Ke depannya LPS dapat membuka peluang membantu bank yang tutup sehingga LPS dapat bekerja maksimal baik dari sisi likuiditas maupun solvabilitas.
Status Bank Dalam Pengawasan Intensif (BDPI) atau Bank Dalam Pengawasan Khusus (BDPK) LPS maka LPS sudah mulai menghitung kemampuan bank itu, apakah lebih baik diselamatkan atau ditutup.
Mengantisipasi kerugian nasabah akibat bank dilikuidasi, LPS terus gencar melakukan sosialisasi pentingnya penjaminan LPS bagi nasabah perbankan.
LPS akan menjamin simpanan nasabah maksimal Rp 2 miliar per nasabah per bank, dengan syarat 3T yaitu simpanan tercatat di sistem pembukuan bank, tingkat suku bunga simpanan tidak melebihi suku bunga penjaminan dan nasabah tidak terlibat tindakan yang merugikan bank seperti kredit macet.
Baru-baru ini Purbaya Yudhi Sadewa memantau langsung proses pencairan klaim penjaminan bagi nasabah BPR Utomo Widodo di Ngawi, Jawa Timur.

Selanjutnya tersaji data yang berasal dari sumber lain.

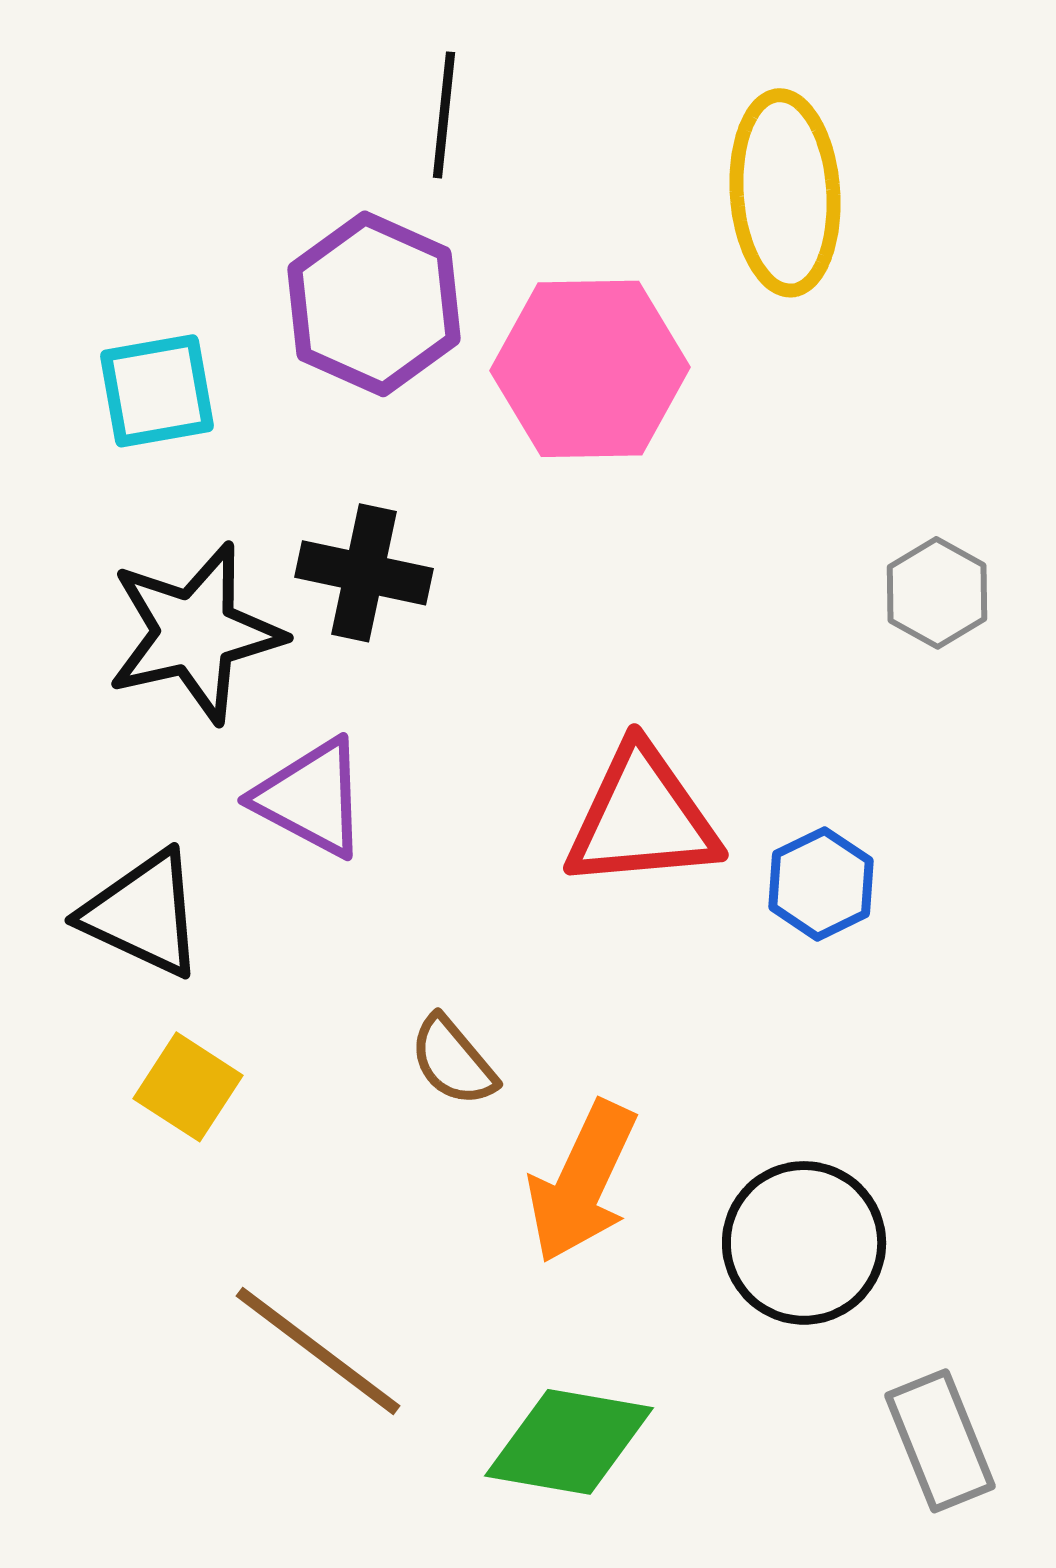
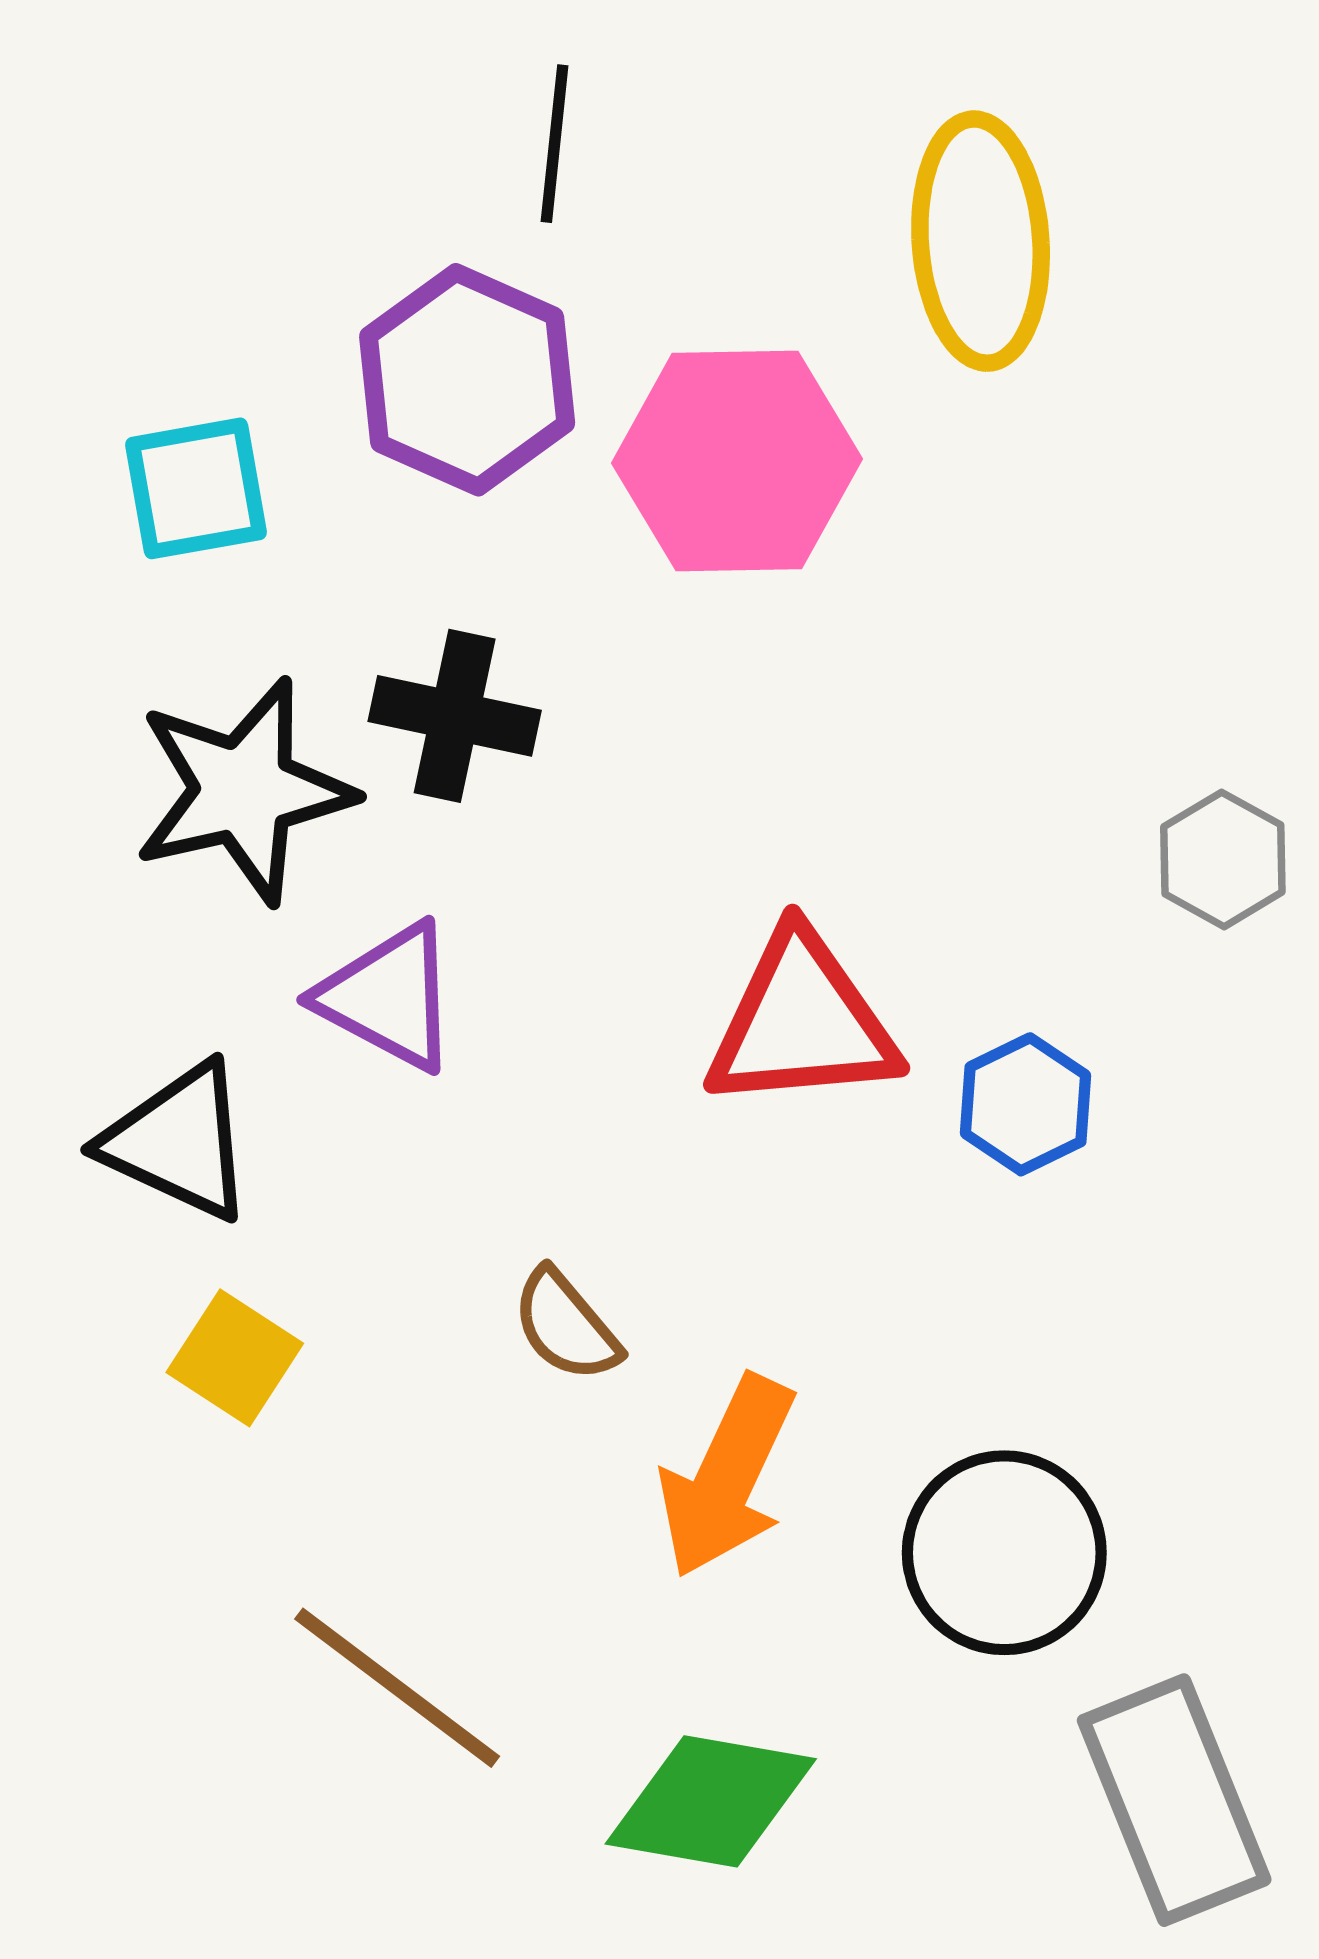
gray hexagon: (937, 593) -> (1223, 859), moved
gray rectangle: (940, 1441) -> (1174, 1800), size x1.4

Purbaya melihat antusiasme nasabah yang gembira karena uang simpanannya dapat kembali karena masuk dalam simpanan layak bayar LPS.
BRI sebagai bank perantara mempersilahkan bagi nasabah yang namanya masuk dalam daftar simpanan layak bayar LPS untuk datang membawa bukti identitas diri ke kantor cabang BRI untuk melakukan pencairan klaim penjaminan.
Purbaya menambahkan LPS masih akan melakukan proses verifikasi hingga 17 Desember 2021. Jadi bagi nasabah yang namanya belum tercantum sebagai simpanan layak bayar maka diimbau untuk terus memantau informasi di media massa dan situs resmi LPS.